Dark Sun’ın oyunculara verdiği yeni öğeler ise yarı-dev, yarı cüce- yarı insan Mul, dev bir çekirgeyi andıran Thri-kreen adlı ırkların yanısıra, Psionicist adında, beyin gücü kullanarak büyü yapan yeni bir sınıf içerir. Bence Athas’ın en güzel yanlarından biri, diğer gerçekliklerde “Tolkien’in suyunun suyunun suyu” olarak işlenmiş elf ırkının “çölü boydan boya koşan, vahşi ve acımasız kabileler” şeklinde çok farklı yorumlanmasıdır. Başka bir detay da, asla zırhlı bir şövalye göremeyecek olmanızdır zira metal yoktur. Yani çok nadirdir.

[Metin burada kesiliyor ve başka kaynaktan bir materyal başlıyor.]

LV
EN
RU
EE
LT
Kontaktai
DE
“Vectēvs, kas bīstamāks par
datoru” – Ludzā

Kullanılan silahlar genellikle kemik, sertleştirilmiş deri ya da obsidyenden yapılır.
Zor bir ortam olduğu için, normalde 18’e kadar çıkabilen karakter özellikleri 20, hatta ırka göre 24’e kadar çıkabilir. Normal AD&D’de bu skor “godlike”, yani tanrısal olarak bilinir. Ama Athas, tanrılar için dahi ölümcüldür. Dark Sun da TSR’ın her dünyası gibi çeşitli çağlara sahiptir, ancak bence mitolojisi bir Forgotten Realms ya da Dragonlance’den çok daha derindir. Bu nedenle pek çok hayranı olmuştur. Buna rağmen TSR’dan üvey evlat muamelesi görmüş Dark Sun’ın yayın tarihçesi çok karışıktır. Bu gerçeklik hakkında daha detaylı bir tanıtımı önümüzdeki günlerde yapacağım. Şimdi bilgisayar oyununa dönelim.

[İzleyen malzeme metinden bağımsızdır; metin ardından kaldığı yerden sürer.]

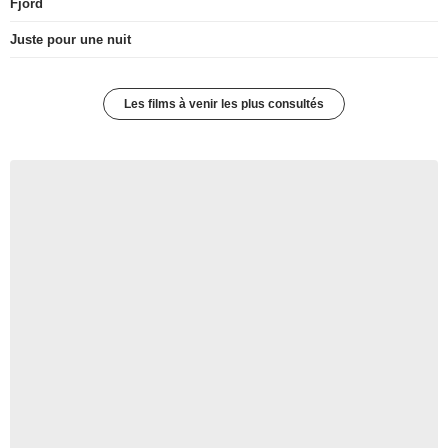
Fjord
Juste pour une nuit
Les films à venir les plus consultés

Ortam Güzel Oldu, Hadi Oyununu Yapalım!
Dark Sun: The Shattered Lands’in konusu, adından da anlaşılabileceği gibi, çölde kopuk ve başına buyruk yaşayan halkları birleştirmek üzerinedir. Az önce bahsettiğim büyük şehirlerden Draj’da, Büyücü Kral Tectuktitlay için bir piramit yapılmaktadır. Bu piramidin yapımında binlerce köle çalışmaktadır tabii ki. Kral, büyük piramidin bitişini kutlamak için bol bol kurban istemektedir! Kaynak olarak da uzun zamandır kendisine sıkıntı veren civar yerleşimlerdeki insanları kullanmak niyetindedir.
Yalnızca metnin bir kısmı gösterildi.